Re: [PATCH] mm: Revert pinned_vm braindamage

From: Peter Zijlstra
Date: Mon Jun 17 2013 - 07:09:03 EST

On Fri, Jun 07, 2013 at 02:52:05PM +0000, Christoph Lameter wrote:
> On Fri, 7 Jun 2013, Peter Zijlstra wrote:
> > However you twist this; your patch leaves an inconsistent mess. If you
> > really think they're two different things then you should have
> > introduced a second RLIMIT_MEMPIN to go along with your counter.
> Well continuing to repeat myself: I worked based on agreed upon
> characteristics of mlocked pages. The patch was there to address a
> brokenness in the mlock accounting because someone naively assumed that
> pinning = mlock.

They did no such thing; being one of those who wrote such code.

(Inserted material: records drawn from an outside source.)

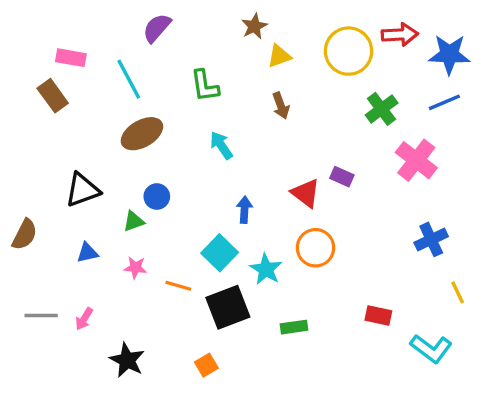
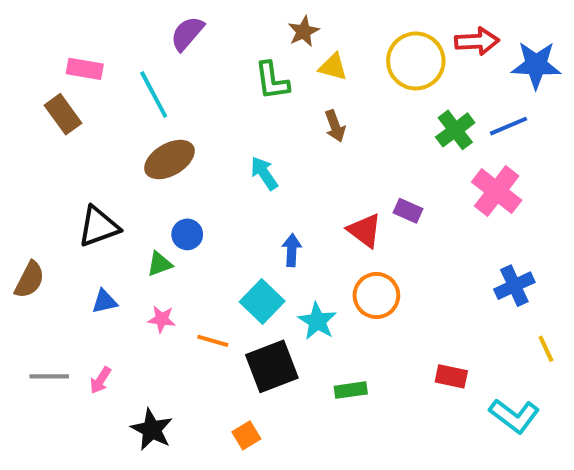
yellow triangle: (279, 56) -> (333, 67), turned 35
green L-shape: (205, 86) -> (272, 81), moved
blue line: (444, 102) -> (508, 126), moved

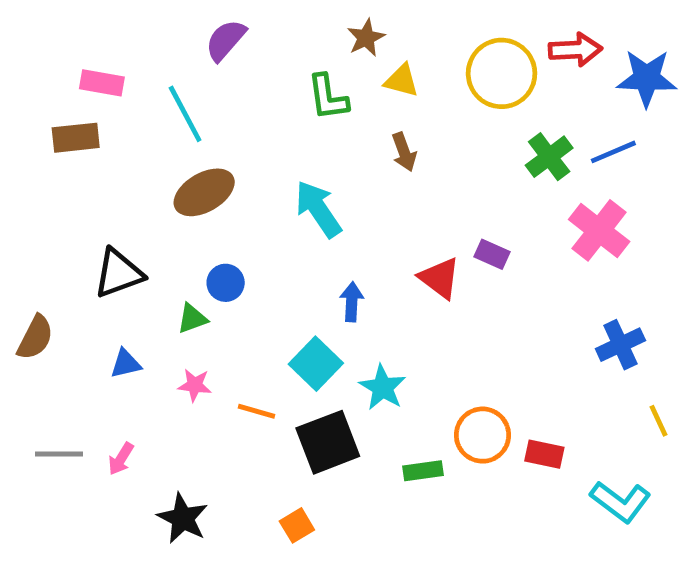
brown rectangle: (63, 114) -> (76, 138), turned -60
cyan arrow: (264, 173) -> (318, 209), size x1.4
orange circle: (376, 296) -> (482, 435), moved

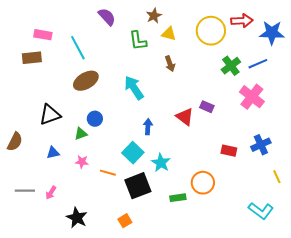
purple semicircle: (226, 40) -> (107, 17), moved, turned 96
red rectangle: (544, 454) -> (229, 151), moved

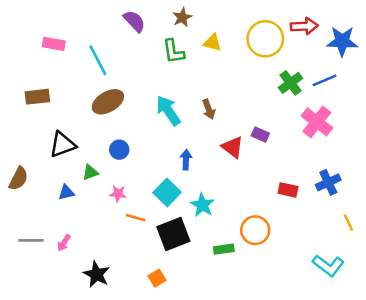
brown star: (154, 16) -> (182, 17), moved
brown rectangle: (32, 58) -> (37, 97), moved
brown arrow: (170, 64) -> (209, 109), moved
green triangle: (81, 134) -> (90, 172), moved
pink star: (82, 162) -> (118, 194), moved

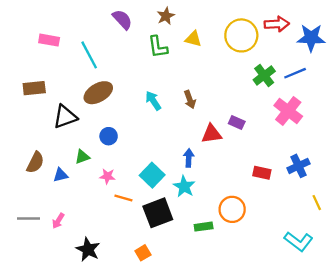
cyan arrow: (168, 111) -> (153, 101), size x0.7
black triangle: (63, 145) -> (65, 117), moved
red triangle: (233, 147) -> (212, 134), turned -45
blue arrow: (186, 160) -> (189, 158), moved
brown semicircle: (18, 179) -> (35, 162), moved

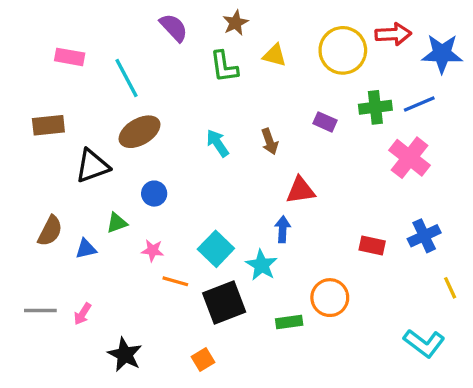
green cross: (264, 76) -> (375, 107), turned 30
purple rectangle: (237, 122) -> (325, 122), moved
blue arrow: (189, 158) -> (283, 229), moved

I
expressly used RLIMIT_MEMLOCK for its the one limit userspace has to
limit pages that are exempt from paging.

> > I'll argue against such a thing; for I think that limiting the total
> > amount of pages a user can exempt from paging is the far more
> > userful/natural thing to measure/limit.
> Pinned pages are exempted by the kernel. A device driver or some other
> kernel process (reclaim, page migration, io etc) increase the page count.
> There is currently no consistent accounting for pinned pages. The
> vm_pinned counter was introduced to allow the largest pinners to track
> what they did.

No, not the largest, user space controlled pinnners. The thing that
makes all the difference is the _USER_ control.

> > > I said that the use of a PIN page flag would allow correct accounting if
> > > one wanted to interpret the limit the way you do.
> >
> > You failed to explain how that would help any. With a pin page flag you
> > still need to find the mm to unaccount crap from. Also, all user
> > controlled address space ops operate on vmas.
> Pinning is kernel controlled...

That's pure bull; perf and IB have user controlled pinning.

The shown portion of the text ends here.